Collection entries
──────
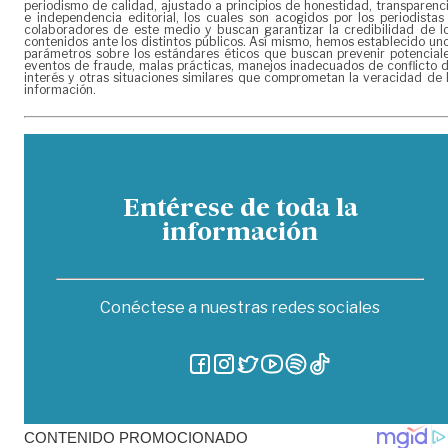
periodismo de calidad, ajustado a principios de honestidad, transparenc
e independencia editorial, los cuales son acogidos por los periodistas
colaboradores de este medio y buscan garantizar la credibilidad de l
contenidos ante los distintos públicos. Así mismo, hemos establecido un
parámetros sobre los estándares éticos que buscan prevenir potencial
eventos de fraude, malas prácticas, manejos inadecuados de conflicto 
interés y otras situaciones similares que comprometan la veracidad de 
información.
Entérese de toda la
información
Conéctese a nuestras redes sociales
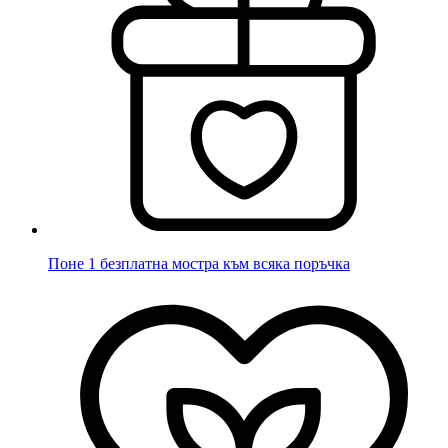
Поне 1 безплатна мостра към всяка поръчка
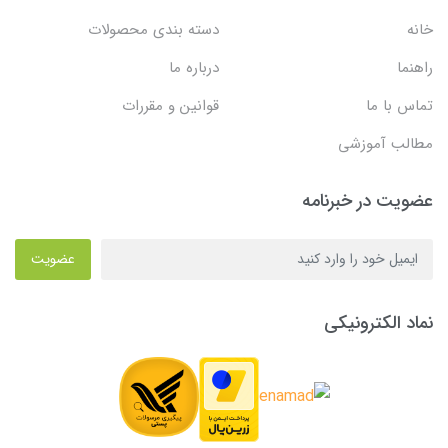
خانه
دسته بندی محصولات
راهنما
درباره ما
تماس با ما
قوانین و مقررات
مطالب آموزشی
عضویت در خبرنامه
عضویت
نماد الکترونیکی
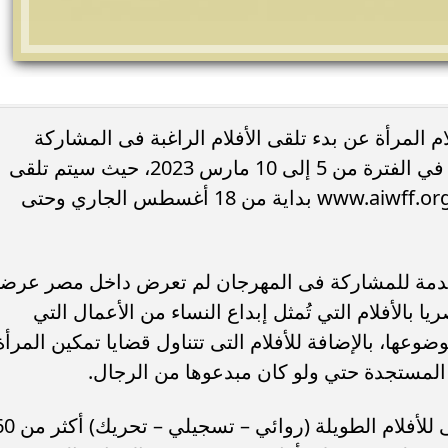
المرأة عن بدء تلقى الأفلام الراغبة فى المشاركة
بالدورة السابعة للمهرجان، والتى ستُعقد في الفترة من 5 إلى 10 مارس 2023، حيث سيتم تلقى
الأفلام عبر الموقع الإلكتروني للمهرجان www.aiwff.org بداية من 18 أغسطس الجاري وحتى
تقدمة للمشاركة فى المهرجان لم تعرض داخل مصر عرضا
 بالأفلام التي تُمثل إبداع النساء من الأعمال التي
وضوعها، بالإضافة للأفلام التى تتناول قضايا تمكين المرأة
المستجدة حتي ولو كان مبدعوها من الرجال.
ويضم المهرجان مسابقتين دوليتين، الأولى للأفلام الطويلة (روائي 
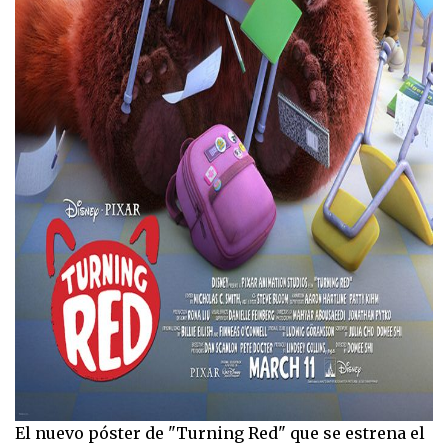
El nuevo póster de "Turning Red" que se estrena el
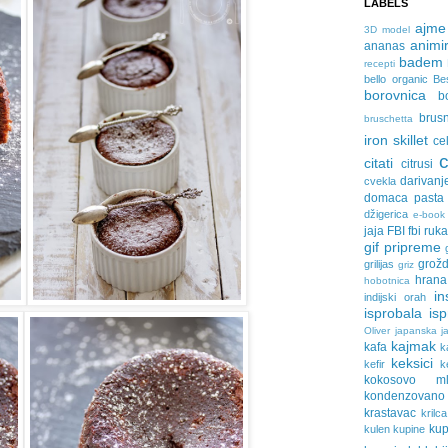
LABELS
ajme
3D model
animir
ananas
badem
recepti
bello organic
Be
borovnica
b
brus
bruschetta
iron skillet
ce
citati
citrusi
darivanj
cvekla
domaca pasta
džigerica
e-book
jaja
FBI
fbi ruk
gif pripreme
grožd
grilijas
griz
hrana
hobotnica
in
indijski orah
isprobala
is
Oliver
japanska ja
kajmak
kafa
k
keksici
kefir
k
kokosovo ml
kondenzovan
krastavac
krilca
ku
kulen
kupine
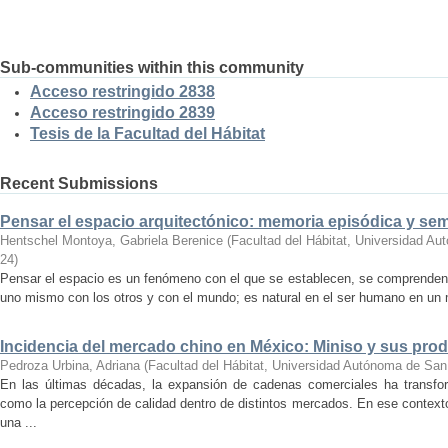
Sub-communities within this community
Acceso restringido 2838
Acceso restringido 2839
Tesis de la Facultad del Hábitat
Recent Submissions
Pensar el espacio arquitectónico: memoria episódica y se
Hentschel Montoya, Gabriela Berenice
(
Facultad del Hábitat, Universidad A
24
)
Pensar el espacio es un fenómeno con el que se establecen, se comprenden y
uno mismo con los otros y con el mundo; es natural en el ser humano en un m
Incidencia del mercado chino en México: Miniso y sus pro
Pedroza Urbina, Adriana
(
Facultad del Hábitat, Universidad Autónoma de San
En las últimas décadas, la expansión de cadenas comerciales ha transf
como la percepción de calidad dentro de distintos mercados. En ese context
una ...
──────
- WHAT THE TASK ASKS:
Reproduce the lines above starting at the one with "colaboradores de este" and ending at the one with "بالدورة السابعة للمهرجان،", both included, exactly and with no pictures.

- FINISHED TASK:
colaboradores de este medio y buscan garantizar la credibilidad de l
contenidos ante los distintos públicos. Así mismo, hemos establecido un
parámetros sobre los estándares éticos que buscan prevenir potencial
eventos de fraude, malas prácticas, manejos inadecuados de conflicto 
interés y otras situaciones similares que comprometan la veracidad de 
información.
Entérese de toda la
información
Conéctese a nuestras redes sociales
Поне 1 безплатна мостра към всяка поръчка
خانه
دسته بندی محصولات
راهنما
درباره ما
تماس با ما
قوانین و مقررات
مطالب آموزشی
عضویت در خبرنامه
عضویت
نماد الکترونیکی
المرأة عن بدء تلقى الأفلام الراغبة فى المشاركة
بالدورة السابعة للمهرجان، والتى ستُعقد في الفترة من 5 إلى 10 مارس 2023، حيث سيتم تلقى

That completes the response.